I tried to post this last night, but the NG wasn't having any of 
it.

I found myself writing a bug that looked like this

    match(ts, TokenType.Is);
    match(ts, TokenType.OpenParen);
    isExp.type == parseType(ts);

The bug being of course, that a type is parsed and ts is modified,
so the expression has side effects so it's not flagged as a 
useless
expression. But the comparison still has no effect, so should 
this be
flagged by DMD?

-Bernard.
September 25, 2012
Re: Should this be flagged as a warning?
Bernard Helyer:

>     match(ts, TokenType.Is);
>     match(ts, TokenType.OpenParen);
>     isExp.type == parseType(ts);
>
> The bug being of course, that a type is parsed and ts is 
> modified, so the expression has side effects so it's not
> flagged as a useless expression. But the comparison still
> has no effect, so should this be flagged by DMD?

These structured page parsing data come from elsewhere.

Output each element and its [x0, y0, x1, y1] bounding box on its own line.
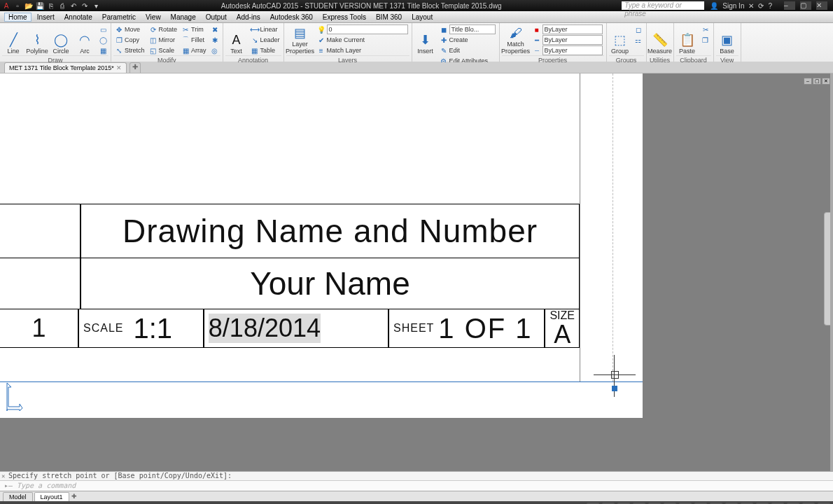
ungroup-icon: ◻ [634, 25, 643, 34]
move-button[interactable]: ✥Move [113, 24, 146, 34]
lweight-select[interactable]: ━ByLayer [531, 35, 604, 45]
vp-minimize-icon[interactable]: – [804, 78, 812, 85]
editattr-button[interactable]: ⚙Edit Attributes [438, 56, 497, 63]
copy-button[interactable]: ❐Copy [113, 35, 146, 45]
mirror-button[interactable]: ◫Mirror [148, 35, 179, 45]
command-line[interactable]: Type a command [0, 480, 833, 491]
saveas-icon[interactable]: ⎘ [46, 1, 56, 10]
circle-button[interactable]: ◯Circle [50, 24, 72, 55]
document-tab[interactable]: MET 1371 Title Block Template 2015*✕ [4, 62, 127, 73]
tab-home[interactable]: Home [4, 13, 31, 22]
panel-modify-title[interactable]: Modify [113, 55, 220, 63]
new-icon[interactable]: ▫ [13, 1, 22, 10]
qat-dropdown-icon[interactable]: ▾ [91, 1, 101, 10]
line-button[interactable]: ╱Line [2, 24, 24, 55]
new-tab-button[interactable]: ✚ [130, 62, 141, 73]
tab-model[interactable]: Model [3, 492, 33, 501]
editblock-button[interactable]: ✎Edit [438, 46, 497, 55]
save-icon[interactable]: 💾 [35, 1, 45, 10]
signin-label[interactable]: Sign In [722, 2, 744, 10]
layer-select[interactable]: 💡0 [316, 24, 410, 34]
close-button[interactable]: ✕ [816, 1, 827, 10]
drawing-area[interactable]: – ▢ ✕ Drawing Name and Number Your Name … [0, 74, 833, 471]
open-icon[interactable]: 📂 [24, 1, 34, 10]
undo-icon[interactable]: ↶ [69, 1, 78, 10]
help-icon[interactable]: ? [768, 2, 772, 10]
table-button[interactable]: ▦Table [249, 46, 281, 55]
panel-clipboard-title[interactable]: Clipboard [676, 55, 711, 63]
paste-button[interactable]: 📋Paste [676, 24, 699, 55]
vp-close-icon[interactable]: ✕ [822, 78, 830, 85]
cut-button[interactable]: ✂ [700, 24, 711, 34]
panel-annotation-title[interactable]: Annotation [225, 55, 281, 63]
scale-button[interactable]: ◱Scale [148, 46, 179, 55]
panel-props-title[interactable]: Properties [502, 55, 604, 63]
draw-ext2-button[interactable]: ◯ [97, 35, 108, 45]
base-button[interactable]: ▣Base [716, 24, 738, 55]
panel-block: ⬇Insert ◼Title Blo... ✚Create ✎Edit ⚙Edi… [412, 23, 500, 62]
matchprops-button[interactable]: 🖌Match Properties [502, 24, 530, 55]
color-select[interactable]: ■ByLayer [531, 24, 604, 34]
tab-layout1[interactable]: Layout1 [34, 492, 69, 501]
group-ext2[interactable]: ⚏ [633, 35, 644, 45]
tab-output[interactable]: Output [202, 13, 231, 21]
exchange-icon[interactable]: ✕ [748, 2, 754, 10]
modify-ext3-button[interactable]: ◎ [209, 46, 220, 55]
app-icon[interactable]: A [1, 1, 11, 10]
minimize-button[interactable]: – [784, 1, 795, 10]
trim-button[interactable]: ✂Trim [180, 24, 208, 34]
polyline-button[interactable]: ⌇Polyline [26, 24, 48, 55]
insert-button[interactable]: ⬇Insert [414, 24, 437, 55]
array-button[interactable]: ▦Array [180, 46, 208, 55]
block-select[interactable]: ◼Title Blo... [438, 24, 497, 34]
fillet-button[interactable]: ⌒Fillet [180, 35, 208, 45]
layout-add-button[interactable]: ✚ [71, 493, 78, 500]
redo-icon[interactable]: ↷ [80, 1, 90, 10]
measure-button[interactable]: 📏Measure [649, 24, 671, 55]
tab-layout[interactable]: Layout [407, 13, 437, 21]
makecurrent-button[interactable]: ✔Make Current [316, 35, 410, 45]
tab-express[interactable]: Express Tools [318, 13, 370, 21]
draw-ext1-button[interactable]: ▭ [97, 24, 108, 34]
arc-button[interactable]: ◠Arc [74, 24, 96, 55]
search-input[interactable]: Type a keyword or phrase [622, 1, 704, 10]
tab-a360[interactable]: Autodesk 360 [266, 13, 317, 21]
ltype-select[interactable]: ┄ByLayer [531, 46, 604, 55]
tab-manage[interactable]: Manage [167, 13, 200, 21]
create-button[interactable]: ✚Create [438, 35, 497, 45]
tab-bim360[interactable]: BIM 360 [372, 13, 406, 21]
modify-ext2-button[interactable]: ✱ [209, 35, 220, 45]
panel-layers-title[interactable]: Layers [286, 55, 410, 63]
stretch-button[interactable]: ⤡Stretch [113, 46, 146, 55]
vp-maximize-icon[interactable]: ▢ [813, 78, 821, 85]
draw-ext3-button[interactable]: ▦ [97, 46, 108, 55]
panel-view-title[interactable]: View [716, 55, 738, 63]
panel-groups-title[interactable]: Groups [609, 55, 644, 63]
layerprops-button[interactable]: ▤Layer Properties [286, 24, 314, 55]
leader-button[interactable]: ↘Leader [249, 35, 281, 45]
maximize-button[interactable]: ▢ [800, 1, 811, 10]
linear-button[interactable]: ⟷Linear [249, 24, 281, 34]
tab-parametric[interactable]: Parametric [98, 13, 140, 21]
text-button[interactable]: AText [225, 24, 248, 55]
tab-view[interactable]: View [141, 13, 165, 21]
plot-icon[interactable]: ⎙ [57, 1, 67, 10]
rotate-button[interactable]: ⟳Rotate [148, 24, 179, 34]
tab-annotate[interactable]: Annotate [60, 13, 97, 21]
tab-addins[interactable]: Add-ins [232, 13, 265, 21]
grip[interactable] [612, 386, 617, 391]
modify-ext1-button[interactable]: ✖ [209, 24, 220, 34]
cloud-icon[interactable]: ⟳ [758, 2, 764, 10]
group-ext1[interactable]: ◻ [633, 24, 644, 34]
group-button[interactable]: ⬚Group [609, 24, 631, 55]
scrollbar[interactable] [830, 74, 833, 471]
paper-space[interactable]: Drawing Name and Number Your Name 1 SCAL… [0, 74, 643, 418]
copyclip-button[interactable]: ❐ [700, 35, 711, 45]
cmd-close-icon[interactable]: ✕ [1, 472, 5, 480]
matchlayer-button[interactable]: ≡Match Layer [316, 46, 410, 55]
tb-date-value[interactable]: 8/18/2014 [209, 314, 321, 343]
panel-utilities-title[interactable]: Utilities [649, 55, 671, 63]
signin-icon[interactable]: 👤 [710, 2, 718, 10]
tab-insert[interactable]: Insert [33, 13, 59, 21]
close-tab-icon[interactable]: ✕ [116, 63, 122, 73]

The top level operation is the ==, that is a pure expression, so 
maybe dmd should warn on this.

Bye,
bearophile
September 25, 2012
Re: Should this be flagged as a warning?
On Tuesday, 25 September 2012 at 19:29:26 UTC, Bernard Helyer 
wrote:
> I tried to post this last night, but the NG wasn't having any 
> of it.
>
> I found myself writing a bug that looked like this
>
>     match(ts, TokenType.Is);
>     match(ts, TokenType.OpenParen);
>     isExp.type == parseType(ts);
>
> The bug being of course, that a type is parsed and ts is 
> modified,
> so the expression has side effects so it's not flagged as a 
> useless
> expression.

Err, the bug is that I wrote '==' instead of '='. That's what
I get for posting first thing in the morning, I guess.
September 25, 2012
Re: Should this be flagged as a warning?
On Tuesday, 25 September 2012 at 21:15:24 UTC, bearophile wrote:
> The top level operation is the ==, that is a pure expression, 
> so maybe dmd should warn on this.

Yeah, I thought so but I'm not sure. Hence me asking.
September 26, 2012
Re: Should this be flagged as a warning?
On 25/09/12 21:30, Bernard Helyer wrote:
> I tried to post this last night, but the NG wasn't having any of it.
>
> I found myself writing a bug that looked like this
>
>      match(ts, TokenType.Is);
>      match(ts, TokenType.OpenParen);
>      isExp.type == parseType(ts);
>
> The bug being of course, that a type is parsed and ts is modified,
> so the expression has side effects so it's not flagged as a useless
> expression. But the comparison still has no effect, so should this be
> flagged by DMD?
>
> -Bernard.


The "must have an effect" rule only applies to statements, not 
expressions, so this is according to the spec. It's not a bug.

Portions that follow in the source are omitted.